* EXERCISE
Exactly the lines below from the line with "hides it. He" through the line with "Search Developer" must make up the answer, both ends included and pictures left out.

++++ SUPPLIED ENTRIES

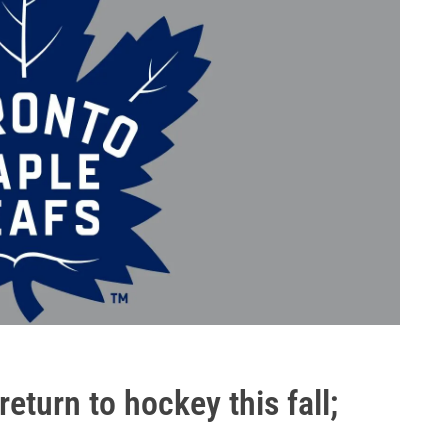
eturn to hockey this fall;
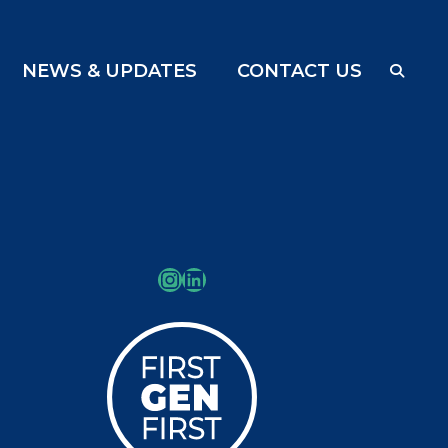
NEWS & UPDATES
CONTACT US
Instagram
LinkedIn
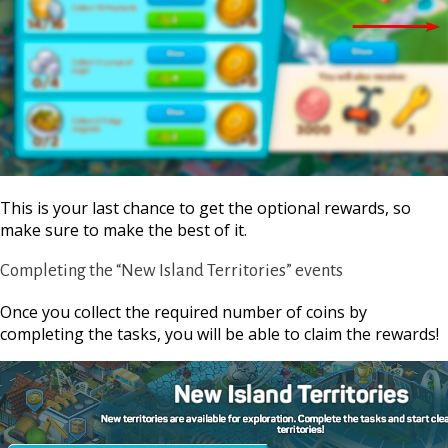
This is your last chance to get the optional rewards, so
make sure to make the best of it.
Completing the “New Island Territories” events
Once you collect the required number of coins by
completing the tasks, you will be able to claim the rewards!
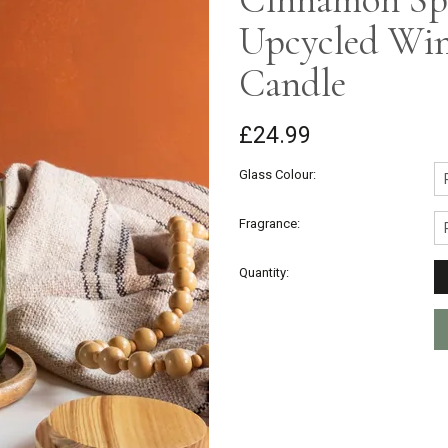
Upcycled Win
Candle
£24.99
Glass Colour:
Fragrance:
Quantity:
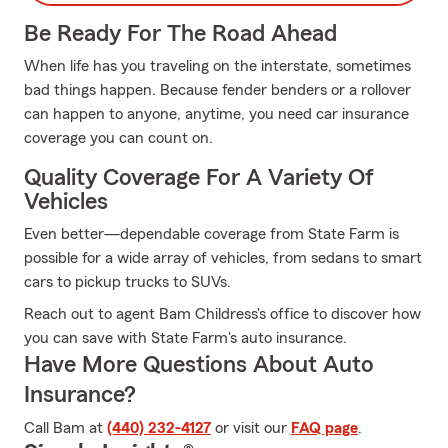
Be Ready For The Road Ahead
When life has you traveling on the interstate, sometimes
bad things happen. Because fender benders or a rollover
can happen to anyone, anytime, you need car insurance
coverage you can count on.
Quality Coverage For A Variety Of
Vehicles
Even better—dependable coverage from State Farm is
possible for a wide array of vehicles, from sedans to smart
cars to pickup trucks to SUVs.
Reach out to agent Bam Childress's office to discover how
you can save with State Farm's auto insurance.
Have More Questions About Auto
Insurance?
Call Bam at
(440) 232-4127
or visit our
FAQ page
.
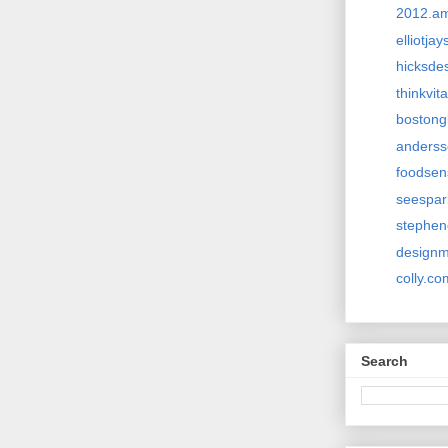
2012.a
elliotja
hicksde
thinkvi
bostong
anderss
foodsen
seespa
stephen
design
colly.co
Search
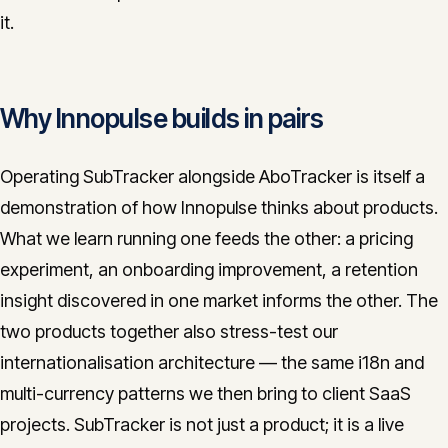
it.
Why Innopulse builds in pairs
Operating SubTracker alongside AboTracker is itself a
demonstration of how Innopulse thinks about products.
What we learn running one feeds the other: a pricing
experiment, an onboarding improvement, a retention
insight discovered in one market informs the other. The
two products together also stress-test our
internationalisation architecture — the same i18n and
multi-currency patterns we then bring to client SaaS
projects. SubTracker is not just a product; it is a live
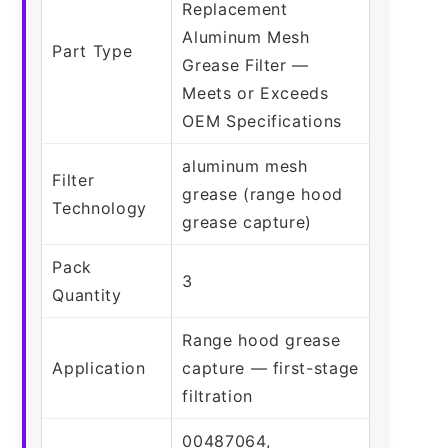
Replacement
Aluminum Mesh
Part Type
Grease Filter —
Meets or Exceeds
OEM Specifications
aluminum mesh
Filter
grease (range hood
Technology
grease capture)
Pack
3
Quantity
Range hood grease
Application
capture — first-stage
filtration
00487064,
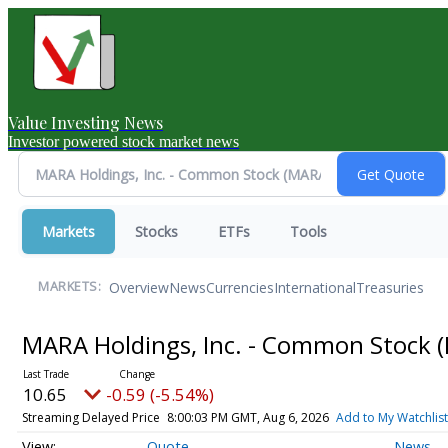
Value Investing News
Investor powered stock market news
Markets
Stocks
ETFs
Tools
Overview
News
Currencies
International
Treasuries
MARKETS:
MARA Holdings, Inc. - Common Stock
10.65
-0.59 (-5.54%)
Streaming Delayed Price
8:00:03 PM GMT, Aug 6, 2026
Add to My Watchlist
Quote
News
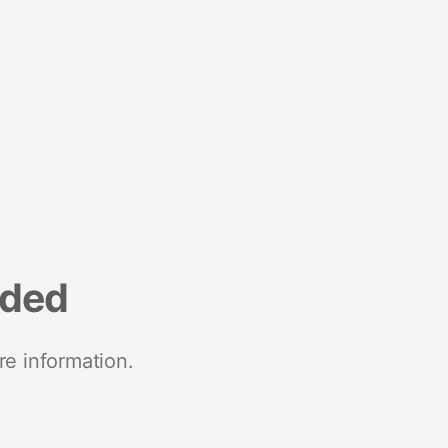
nded
re information.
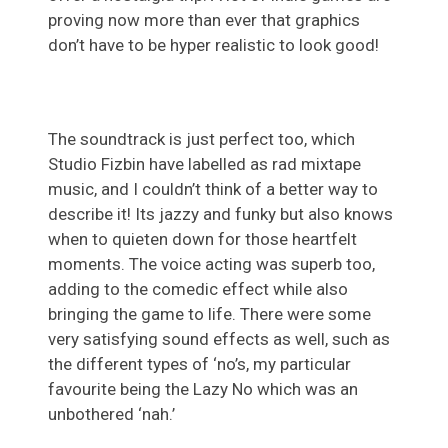
proving now more than ever that graphics
don’t have to be hyper realistic to look good!
The soundtrack is just perfect too, which
Studio Fizbin have labelled as rad mixtape
music, and I couldn’t think of a better way to
describe it! Its jazzy and funky but also knows
when to quieten down for those heartfelt
moments. The voice acting was superb too,
adding to the comedic effect while also
bringing the game to life. There were some
very satisfying sound effects as well, such as
the different types of ‘no’s, my particular
favourite being the Lazy No which was an
unbothered ‘nah.’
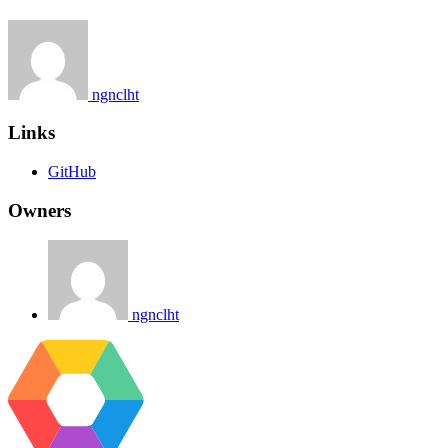
ngnclht
Links
GitHub
Owners
ngnclht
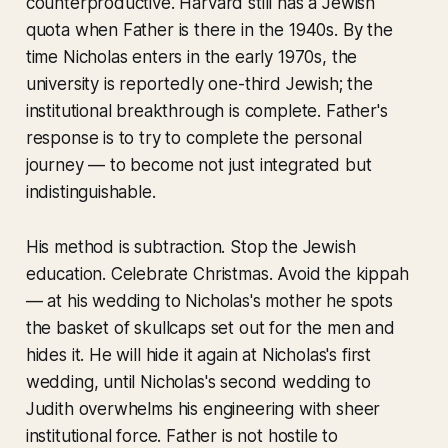
counterproductive. Harvard still has a Jewish
quota when Father is there in the 1940s. By the
time Nicholas enters in the early 1970s, the
university is reportedly one-third Jewish; the
institutional breakthrough is complete. Father's
response is to try to complete the personal
journey — to become not just integrated but
indistinguishable.
His method is subtraction. Stop the Jewish
education. Celebrate Christmas. Avoid the kippah
— at his wedding to Nicholas's mother he spots
the basket of skullcaps set out for the men and
hides it. He will hide it again at Nicholas's first
wedding, until Nicholas's second wedding to
Judith overwhelms his engineering with sheer
institutional force. Father is not hostile to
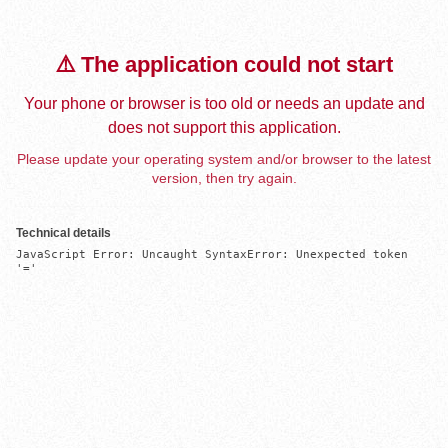
⚠️ The application could not start
Your phone or browser is too old or needs an update and
does not support this application.
Please update your operating system and/or browser to the latest
version, then try again.
Technical details
JavaScript Error: Uncaught SyntaxError: Unexpected token 
'='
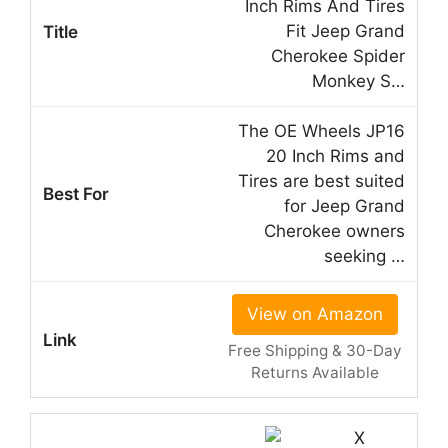
Inch Rims And Tires
Fit Jeep Grand
Cherokee Spider
Monkey S…
The OE Wheels JP16
20 Inch Rims and
Tires are best suited
for Jeep Grand
Cherokee owners
seeking …
View on Amazon
Free Shipping & 30-Day
Returns Available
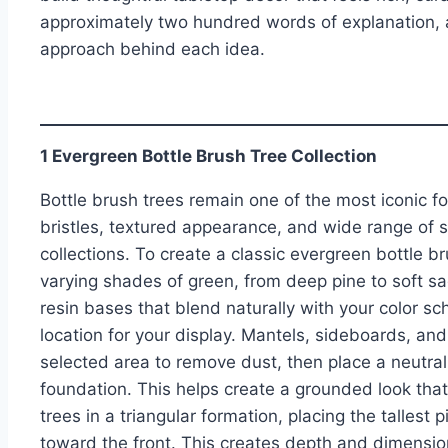
approximately two hundred words of explanation, a
approach behind each idea.
1 Evergreen Bottle Brush Tree Collection
Bottle brush trees remain one of the most iconic fo
bristles, textured appearance, and wide range of s
collections. To create a classic evergreen bottle br
varying shades of green, from deep pine to soft s
resin bases that blend naturally with your color s
location for your display. Mantels, sideboards, an
selected area to remove dust, then place a neutral 
foundation. This helps create a grounded look that
trees in a triangular formation, placing the talles
toward the front. This creates depth and dimension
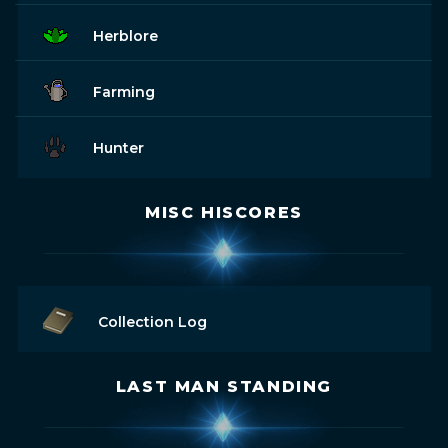
Herblore
Farming
Hunter
MISC HISCORES
Collection Log
LAST MAN STANDING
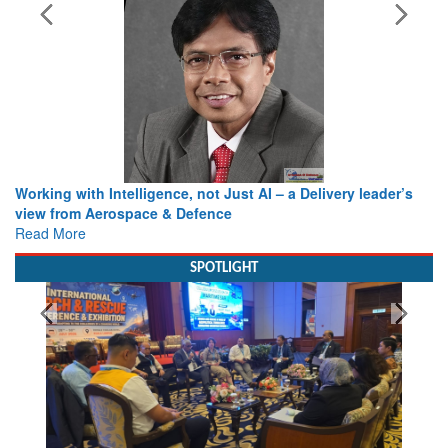
Working with Intelligence, not Just AI – a Delivery leader’s
view from Aerospace & Defence
Read More
SPOTLIGHT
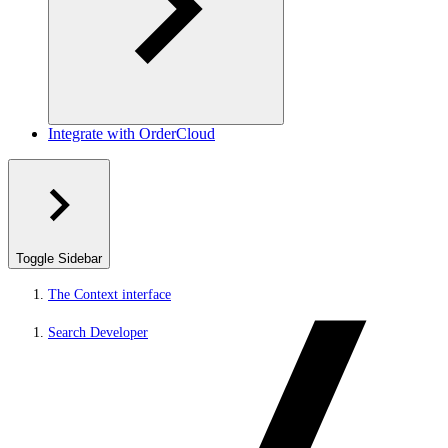
Integrate with OrderCloud
Toggle Sidebar
The Context interface
Search Developer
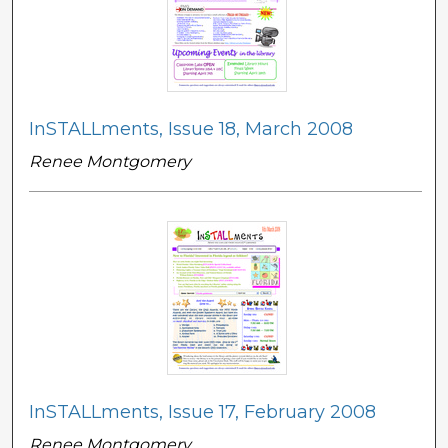
InSTALLments, Issue 18, March 2008
Renee Montgomery
InSTALLments, Issue 17, February 2008
Renee Montgomery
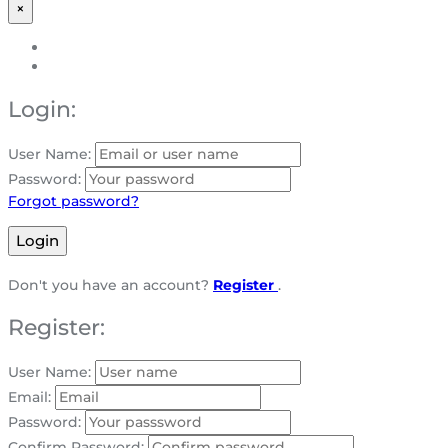
×
Login:
User Name:
Password:
Forgot password?
Login
Don't you have an account?
Register
.
Register:
User Name:
Email:
Password:
Confirm Password:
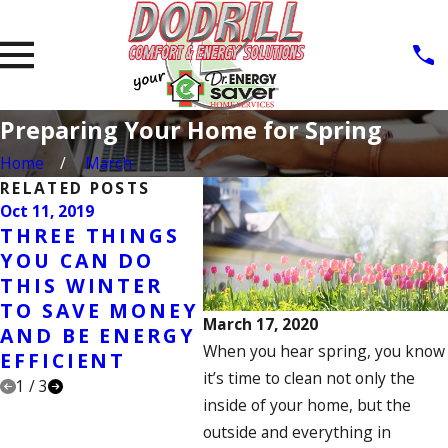
Preparing Your Home for Spring
Home
March
RELATED POSTS
Oct 11, 2019
Jan 21, 2019
Aug 2
THREE THINGS
NEW YEARS
FA
YOU CAN DO
RESOLUTIONS
CL
THIS WINTER
FOR YOUR HOME
MA
TO SAVE MONEY
CH
March 17, 2020
AND BE ENERGY
When you hear spring, you know
EFFICIENT
it’s time to clean not only the
1
/
3
inside of your home, but the
outside and everything in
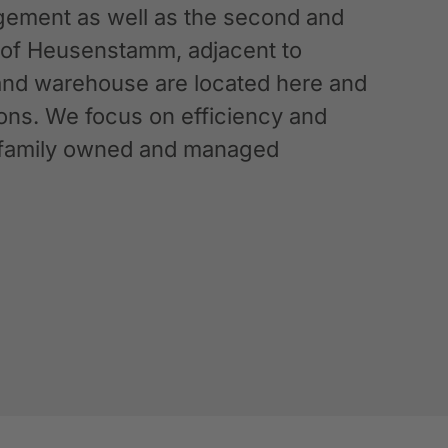
ement as well as the second and
n of Heusenstamm, adjacent to
 and warehouse are located here and
ations. We focus on efficiency and
g a family owned and managed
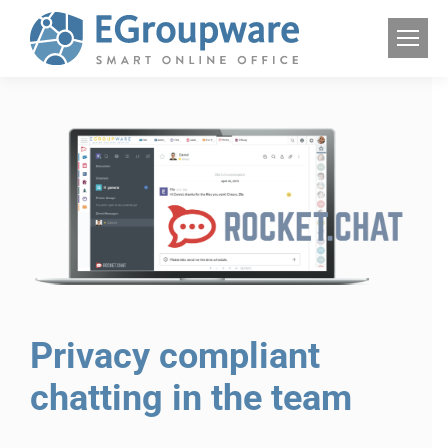
Privacy compliant
chatting in the team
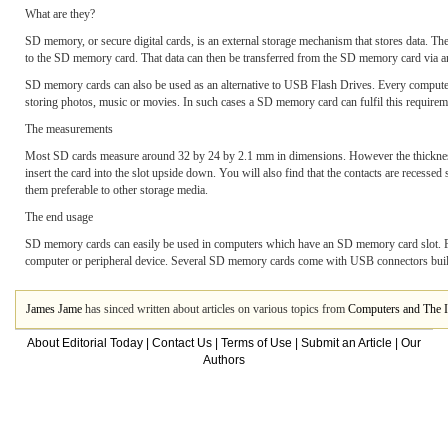
What are they?
SD memory, or secure digital cards, is an external storage mechanism that stores data. Th
to the SD memory card. That data can then be transferred from the SD memory card via an 
SD memory cards can also be used as an alternative to USB Flash Drives. Every compute
storing photos, music or movies. In such cases a SD memory card can fulfil this requirem
The measurements
Most SD cards measure around 32 by 24 by 2.1 mm in dimensions. However the thickness v
insert the card into the slot upside down. You will also find that the contacts are recess
them preferable to other storage media.
The end usage
SD memory cards can easily be used in computers which have an SD memory card slot. For
computer or peripheral device. Several SD memory cards come with USB connectors bui
James Jame
has sinced written about articles on various topics from
Computers and The I
About Editorial Today
|
Contact Us
|
Terms of Use
|
Submit an Article
|
Our
Authors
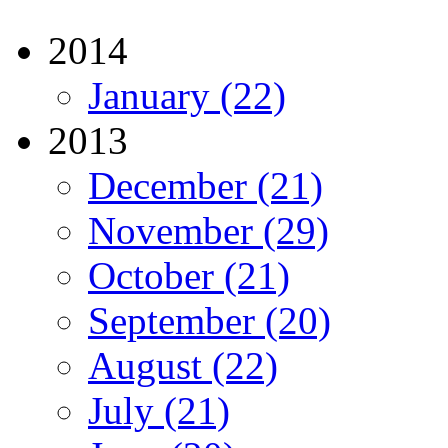
2014
January (22)
2013
December (21)
November (29)
October (21)
September (20)
August (22)
July (21)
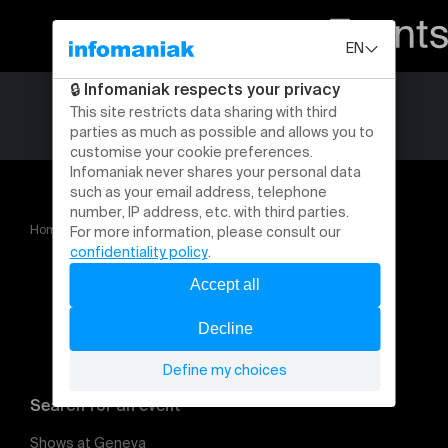
Home
CHAT NOIR &gt; SAISON 2026 2027
Search for an event
Shows at Geneva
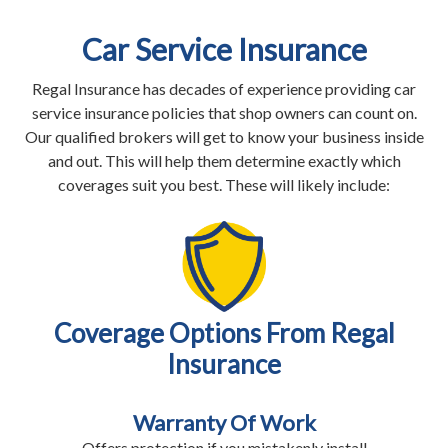
Car Service Insurance
Regal Insurance has decades of experience providing car
service insurance policies that shop owners can count on.
Our qualified brokers will get to know your business inside
and out. This will help them determine exactly which
coverages suit you best. These will likely include:
Coverage Options From Regal
Insurance
Warranty Of Work
Offers protection if you mistakenly install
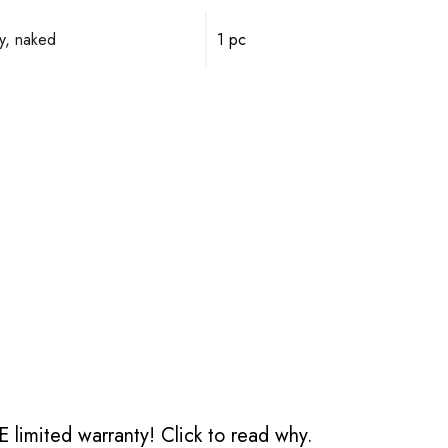
y, naked
1 pc
 limited warranty!
Click to read why.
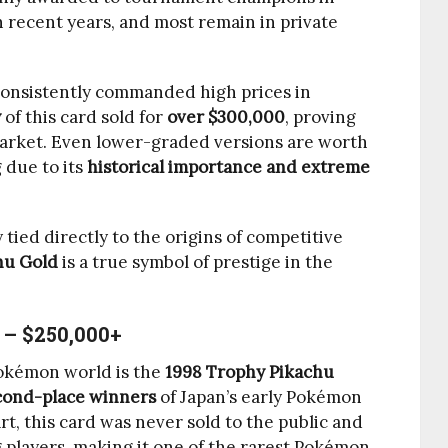
n recent years, and most remain in private
consistently commanded high prices in
y
of this card sold for
over $300,000
, proving
 market. Even lower-graded versions are worth
 due to its
historical importance and extreme
 tied directly to the origins of competitive
hu Gold
is a true symbol of prestige in the
 – $250,000+
Pokémon world is the
1998 Trophy Pikachu
cond-place winners
of Japan’s early Pokémon
t, this card was never sold to the public and
 players, making it one of the rarest Pokémon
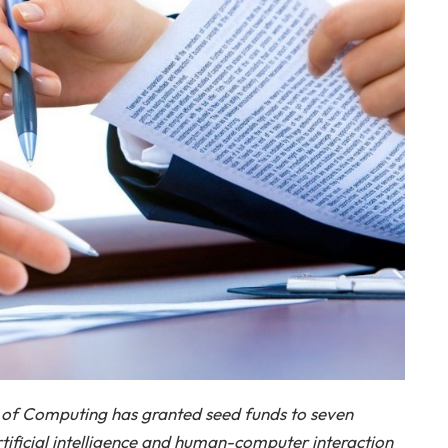
of Computing has granted seed funds to seven
tificial intelligence and human-computer interaction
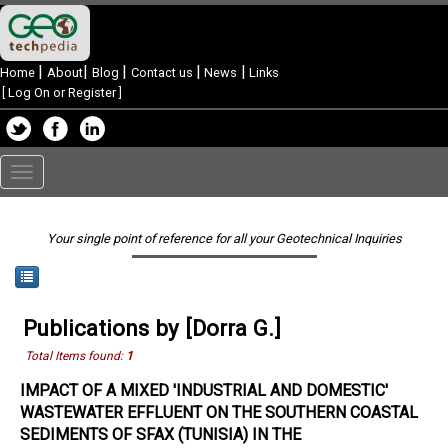
|
|
|
|
|
Home
About
Blog
Contact us
News
Links
[
Log On or Register
]
Toggle
navigation
Your single point of reference for all your Geotechnical Inquiries
Publications by [Dorra G.]
Total Items found:
1
IMPACT OF A MIXED 'INDUSTRIAL AND DOMESTIC'
WASTEWATER EFFLUENT ON THE SOUTHERN COASTAL
SEDIMENTS OF SFAX (TUNISIA) IN THE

++++++++

* RESULT BELOW
hides it. He will hide it again at Nicholas's first
wedding, until Nicholas's second wedding to
Judith overwhelms his engineering with sheer
institutional force. Father is not hostile to
⚠️ The application could not start
Your phone or browser is too old or needs an update and
does not support this application.
Please update your operating system and/or browser to the latest
version, then try again.
Technical details
JavaScript Error: Uncaught SyntaxError: Unexpected token 
'='
Inch Rims And Tires
Fit Jeep Grand
Cherokee Spider
Monkey S…
The OE Wheels JP16
20 Inch Rims and
Tires are best suited
for Jeep Grand
Cherokee owners
seeking …
View on Amazon
Free Shipping & 30-Day
Returns Available
approximately two hundred words of explanation, a
approach behind each idea.
1 Evergreen Bottle Brush Tree Collection
Bottle brush trees remain one of the most iconic fo
bristles, textured appearance, and wide range of s
collections. To create a classic evergreen bottle br
varying shades of green, from deep pine to soft s
resin bases that blend naturally with your color s
location for your display. Mantels, sideboards, an
selected area to remove dust, then place a neutral 
foundation. This helps create a grounded look that
trees in a triangular formation, placing the talles
toward the front. This creates depth and dimension
Herblore
Farming
Hunter
MISC HISCORES
Collection Log
LAST MAN STANDING
Working with Intelligence, not Just AI – a Delivery leader’s
view from Aerospace & Defence
Read More
SPOTLIGHT
Integrate with OrderCloud
Toggle Sidebar
The Context interface
Search Developer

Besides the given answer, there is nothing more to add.